Route notes: starting from the Río Magdalena in Honda (altitude 200m), it’s 102km to the top at Letras (altitude 3,670m). The elevation increase is 3,470m, but the various short descents along the way mean that the total climb clocks in just short of 4,200m. Start at Mariquita instead, as most roadies do, and you’ll be faced with 3,850m of climb over 82km.

From Letras, there’s a glorious 28km descent down to a roundabout on the outskirts of Manizales (altitude 2,050m). If you’re staying in Manizales, you’ll then have a rather spiteful little 150m climb up to the west of the city, where the road flattens out. It’s 4.5km from the roundabout up to the Zona Rosa district, where there are a fair few hostels, and about the same again to downtown.
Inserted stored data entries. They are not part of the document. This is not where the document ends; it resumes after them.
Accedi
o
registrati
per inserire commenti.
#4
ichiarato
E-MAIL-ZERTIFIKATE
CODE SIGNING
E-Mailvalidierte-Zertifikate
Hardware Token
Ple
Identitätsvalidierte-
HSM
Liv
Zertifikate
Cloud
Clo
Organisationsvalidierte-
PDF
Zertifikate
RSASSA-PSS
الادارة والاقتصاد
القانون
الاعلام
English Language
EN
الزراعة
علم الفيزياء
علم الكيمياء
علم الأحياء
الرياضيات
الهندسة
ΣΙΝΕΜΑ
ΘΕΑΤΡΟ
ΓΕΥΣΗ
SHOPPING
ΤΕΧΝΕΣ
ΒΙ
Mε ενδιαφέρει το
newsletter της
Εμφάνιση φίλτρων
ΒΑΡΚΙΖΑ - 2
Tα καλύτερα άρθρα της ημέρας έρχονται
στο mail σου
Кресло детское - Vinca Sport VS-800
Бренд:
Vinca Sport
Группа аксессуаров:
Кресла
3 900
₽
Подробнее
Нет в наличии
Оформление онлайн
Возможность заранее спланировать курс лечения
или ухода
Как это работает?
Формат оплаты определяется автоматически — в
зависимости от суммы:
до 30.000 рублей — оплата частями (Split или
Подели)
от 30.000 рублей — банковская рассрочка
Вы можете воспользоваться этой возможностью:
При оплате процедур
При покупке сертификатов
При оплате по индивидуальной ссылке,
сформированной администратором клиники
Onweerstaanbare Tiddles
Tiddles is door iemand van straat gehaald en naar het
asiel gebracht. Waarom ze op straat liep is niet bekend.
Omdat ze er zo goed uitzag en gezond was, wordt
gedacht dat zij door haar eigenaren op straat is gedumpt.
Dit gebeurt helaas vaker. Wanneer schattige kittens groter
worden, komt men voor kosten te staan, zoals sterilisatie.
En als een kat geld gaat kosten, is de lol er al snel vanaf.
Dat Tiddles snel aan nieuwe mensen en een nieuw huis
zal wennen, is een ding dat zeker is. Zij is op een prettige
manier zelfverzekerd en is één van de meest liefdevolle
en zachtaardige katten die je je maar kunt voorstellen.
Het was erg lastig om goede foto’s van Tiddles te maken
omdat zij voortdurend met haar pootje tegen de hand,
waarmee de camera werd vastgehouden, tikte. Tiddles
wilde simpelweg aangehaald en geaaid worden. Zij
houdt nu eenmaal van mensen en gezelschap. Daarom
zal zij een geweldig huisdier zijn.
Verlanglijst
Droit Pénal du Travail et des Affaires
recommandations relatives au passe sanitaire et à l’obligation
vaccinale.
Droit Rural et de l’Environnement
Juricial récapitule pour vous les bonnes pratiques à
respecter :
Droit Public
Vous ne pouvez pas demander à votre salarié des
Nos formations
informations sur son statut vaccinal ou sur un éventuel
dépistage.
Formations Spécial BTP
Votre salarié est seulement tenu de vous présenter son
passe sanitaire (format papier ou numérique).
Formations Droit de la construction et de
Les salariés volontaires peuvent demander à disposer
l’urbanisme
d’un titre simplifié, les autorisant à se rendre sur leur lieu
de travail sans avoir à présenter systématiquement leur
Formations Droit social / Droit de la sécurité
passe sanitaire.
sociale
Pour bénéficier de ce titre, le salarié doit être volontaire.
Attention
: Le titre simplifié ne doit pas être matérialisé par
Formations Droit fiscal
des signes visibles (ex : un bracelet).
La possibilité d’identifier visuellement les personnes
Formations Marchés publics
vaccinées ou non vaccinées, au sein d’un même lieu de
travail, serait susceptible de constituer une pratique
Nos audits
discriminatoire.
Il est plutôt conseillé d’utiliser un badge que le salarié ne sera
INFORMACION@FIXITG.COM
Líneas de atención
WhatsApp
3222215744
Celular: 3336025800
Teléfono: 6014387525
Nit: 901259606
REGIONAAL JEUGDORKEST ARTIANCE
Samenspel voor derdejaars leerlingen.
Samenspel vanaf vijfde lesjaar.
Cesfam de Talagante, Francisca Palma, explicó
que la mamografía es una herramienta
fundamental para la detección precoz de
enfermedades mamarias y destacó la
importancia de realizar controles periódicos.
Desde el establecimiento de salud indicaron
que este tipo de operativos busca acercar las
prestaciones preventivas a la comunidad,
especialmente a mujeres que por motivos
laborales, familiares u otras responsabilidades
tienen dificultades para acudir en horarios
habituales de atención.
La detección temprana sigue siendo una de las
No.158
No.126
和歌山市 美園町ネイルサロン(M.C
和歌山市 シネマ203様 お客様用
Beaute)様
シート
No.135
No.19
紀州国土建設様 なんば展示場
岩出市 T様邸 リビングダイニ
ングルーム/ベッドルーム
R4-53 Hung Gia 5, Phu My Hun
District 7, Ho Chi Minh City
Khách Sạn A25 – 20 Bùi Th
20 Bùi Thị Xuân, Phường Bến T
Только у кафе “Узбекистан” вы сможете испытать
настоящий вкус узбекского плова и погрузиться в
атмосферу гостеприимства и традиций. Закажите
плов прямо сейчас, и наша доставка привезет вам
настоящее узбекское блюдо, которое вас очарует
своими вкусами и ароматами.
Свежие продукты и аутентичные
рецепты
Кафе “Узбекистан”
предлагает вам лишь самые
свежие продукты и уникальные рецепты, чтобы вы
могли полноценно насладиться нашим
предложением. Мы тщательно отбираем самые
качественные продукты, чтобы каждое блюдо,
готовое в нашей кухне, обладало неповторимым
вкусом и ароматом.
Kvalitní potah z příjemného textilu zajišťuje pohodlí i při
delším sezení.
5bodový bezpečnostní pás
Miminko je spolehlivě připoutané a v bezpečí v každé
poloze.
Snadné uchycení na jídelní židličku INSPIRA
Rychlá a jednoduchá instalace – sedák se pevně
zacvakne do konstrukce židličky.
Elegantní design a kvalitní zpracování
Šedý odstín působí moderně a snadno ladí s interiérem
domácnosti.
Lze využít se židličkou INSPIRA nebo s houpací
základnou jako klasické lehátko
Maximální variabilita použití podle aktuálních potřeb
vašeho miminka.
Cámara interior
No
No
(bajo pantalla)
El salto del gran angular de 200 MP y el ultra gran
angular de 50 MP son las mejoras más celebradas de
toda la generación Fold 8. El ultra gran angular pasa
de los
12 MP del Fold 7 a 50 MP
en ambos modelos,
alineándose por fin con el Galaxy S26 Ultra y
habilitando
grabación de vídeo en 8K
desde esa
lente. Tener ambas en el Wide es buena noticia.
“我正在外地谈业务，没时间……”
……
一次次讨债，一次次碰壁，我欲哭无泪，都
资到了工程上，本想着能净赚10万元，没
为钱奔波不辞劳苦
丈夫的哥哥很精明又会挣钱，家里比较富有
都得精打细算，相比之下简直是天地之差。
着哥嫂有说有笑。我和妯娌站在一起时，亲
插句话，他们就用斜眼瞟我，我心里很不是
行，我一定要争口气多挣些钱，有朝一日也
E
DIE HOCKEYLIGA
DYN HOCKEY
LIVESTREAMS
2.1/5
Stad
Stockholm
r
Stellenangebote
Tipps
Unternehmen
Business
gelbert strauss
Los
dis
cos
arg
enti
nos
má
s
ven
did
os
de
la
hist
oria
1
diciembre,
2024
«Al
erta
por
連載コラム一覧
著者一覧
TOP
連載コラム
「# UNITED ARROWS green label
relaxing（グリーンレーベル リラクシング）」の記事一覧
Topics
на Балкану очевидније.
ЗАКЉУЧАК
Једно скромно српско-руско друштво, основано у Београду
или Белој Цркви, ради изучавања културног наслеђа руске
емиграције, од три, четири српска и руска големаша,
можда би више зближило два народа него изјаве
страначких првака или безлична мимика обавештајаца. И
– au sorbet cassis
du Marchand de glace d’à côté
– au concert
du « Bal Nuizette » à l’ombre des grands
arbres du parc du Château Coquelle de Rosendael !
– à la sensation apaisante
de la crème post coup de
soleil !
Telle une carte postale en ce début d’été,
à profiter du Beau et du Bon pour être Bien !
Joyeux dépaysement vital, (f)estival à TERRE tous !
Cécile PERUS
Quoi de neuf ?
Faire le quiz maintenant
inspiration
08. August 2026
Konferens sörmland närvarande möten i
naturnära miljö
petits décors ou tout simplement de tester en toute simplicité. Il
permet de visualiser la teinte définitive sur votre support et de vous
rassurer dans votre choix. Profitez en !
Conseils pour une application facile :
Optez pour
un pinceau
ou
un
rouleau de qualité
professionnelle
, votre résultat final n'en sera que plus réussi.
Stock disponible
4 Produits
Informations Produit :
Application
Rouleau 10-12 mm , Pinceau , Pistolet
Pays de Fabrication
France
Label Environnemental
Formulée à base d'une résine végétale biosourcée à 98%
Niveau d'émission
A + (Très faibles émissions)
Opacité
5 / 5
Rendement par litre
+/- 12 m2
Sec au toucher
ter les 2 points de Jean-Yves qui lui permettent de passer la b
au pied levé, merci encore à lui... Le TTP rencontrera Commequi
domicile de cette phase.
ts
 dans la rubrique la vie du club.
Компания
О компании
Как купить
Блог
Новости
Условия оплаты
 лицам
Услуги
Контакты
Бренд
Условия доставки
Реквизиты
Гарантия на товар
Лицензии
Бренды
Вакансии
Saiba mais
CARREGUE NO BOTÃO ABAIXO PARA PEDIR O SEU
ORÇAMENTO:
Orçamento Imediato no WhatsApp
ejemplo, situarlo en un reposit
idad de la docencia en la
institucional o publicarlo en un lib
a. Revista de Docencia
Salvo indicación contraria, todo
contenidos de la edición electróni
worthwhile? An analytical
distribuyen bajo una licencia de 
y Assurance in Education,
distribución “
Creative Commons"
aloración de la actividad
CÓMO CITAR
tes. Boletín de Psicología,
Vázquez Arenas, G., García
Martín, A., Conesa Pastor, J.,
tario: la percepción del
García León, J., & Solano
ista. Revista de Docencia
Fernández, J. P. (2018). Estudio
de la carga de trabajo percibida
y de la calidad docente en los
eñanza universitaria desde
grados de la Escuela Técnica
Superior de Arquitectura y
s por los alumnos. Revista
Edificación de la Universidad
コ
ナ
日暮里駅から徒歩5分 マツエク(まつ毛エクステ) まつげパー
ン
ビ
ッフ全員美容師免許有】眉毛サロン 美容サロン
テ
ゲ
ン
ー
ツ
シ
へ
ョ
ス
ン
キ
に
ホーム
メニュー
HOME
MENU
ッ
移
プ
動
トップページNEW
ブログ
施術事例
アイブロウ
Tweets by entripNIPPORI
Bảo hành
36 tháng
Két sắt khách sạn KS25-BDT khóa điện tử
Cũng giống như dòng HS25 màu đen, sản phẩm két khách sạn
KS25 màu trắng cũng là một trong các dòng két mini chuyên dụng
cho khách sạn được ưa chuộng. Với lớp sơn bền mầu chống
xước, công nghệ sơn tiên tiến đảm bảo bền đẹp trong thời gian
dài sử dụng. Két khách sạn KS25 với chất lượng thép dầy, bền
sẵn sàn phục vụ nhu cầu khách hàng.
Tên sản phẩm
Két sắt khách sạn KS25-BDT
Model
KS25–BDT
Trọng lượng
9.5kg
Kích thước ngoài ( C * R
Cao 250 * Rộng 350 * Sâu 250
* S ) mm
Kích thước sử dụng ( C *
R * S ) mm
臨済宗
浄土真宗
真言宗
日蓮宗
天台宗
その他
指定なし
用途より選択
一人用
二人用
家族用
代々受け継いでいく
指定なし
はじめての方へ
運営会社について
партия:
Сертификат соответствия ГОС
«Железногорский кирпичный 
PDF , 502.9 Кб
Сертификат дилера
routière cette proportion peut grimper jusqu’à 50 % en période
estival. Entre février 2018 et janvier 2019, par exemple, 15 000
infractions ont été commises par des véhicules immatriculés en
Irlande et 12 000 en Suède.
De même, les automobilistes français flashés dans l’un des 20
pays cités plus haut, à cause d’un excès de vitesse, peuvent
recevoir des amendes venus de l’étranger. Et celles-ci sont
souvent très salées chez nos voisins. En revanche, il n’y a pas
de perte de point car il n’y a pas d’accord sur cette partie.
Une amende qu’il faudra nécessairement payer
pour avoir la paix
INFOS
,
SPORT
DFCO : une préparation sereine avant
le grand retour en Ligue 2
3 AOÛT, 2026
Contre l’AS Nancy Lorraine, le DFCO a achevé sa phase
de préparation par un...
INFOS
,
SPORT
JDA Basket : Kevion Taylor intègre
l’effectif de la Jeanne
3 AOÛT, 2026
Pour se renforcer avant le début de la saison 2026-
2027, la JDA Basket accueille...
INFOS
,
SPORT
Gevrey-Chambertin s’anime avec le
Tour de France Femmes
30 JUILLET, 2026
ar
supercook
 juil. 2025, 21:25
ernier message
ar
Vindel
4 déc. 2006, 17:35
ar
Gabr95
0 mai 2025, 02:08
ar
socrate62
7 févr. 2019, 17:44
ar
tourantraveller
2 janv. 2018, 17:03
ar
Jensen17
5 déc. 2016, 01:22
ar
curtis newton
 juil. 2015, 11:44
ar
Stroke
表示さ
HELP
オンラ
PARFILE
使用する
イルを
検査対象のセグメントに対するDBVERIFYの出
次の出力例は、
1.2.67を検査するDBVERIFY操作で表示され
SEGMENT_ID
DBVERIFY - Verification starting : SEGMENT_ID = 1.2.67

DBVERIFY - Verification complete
I’d been told that the only hotels between Mariquita and Manizales were in Fresno, which meant that day one (Honda to Fresno, 45km, 1,480m of climb) was easier than day two (Fresno to downtown Manizales, 93km, a ridiculous 2,890m of climb). However, it turns out that there’s a small hotel – El Trébol – in the scruffy little town of Pádua, 16km past Fresno. This would be a much more sensible place to break the journey – Honda to Pádua is 61km with 2,180m of climb, leaving 77km and a near-identical 2,190m of climb to reach downtown Manizales the next day.

Keen to save weight and enjoy the ride, I’d left our tent back in Manizales, but cyclists carrying camping gear won’t be short of places to pitch camp en route. There are also numerous roadside restaurants and shops offering sustenance, though there’s nothing much for the last 20km or so of the climb up to Letras.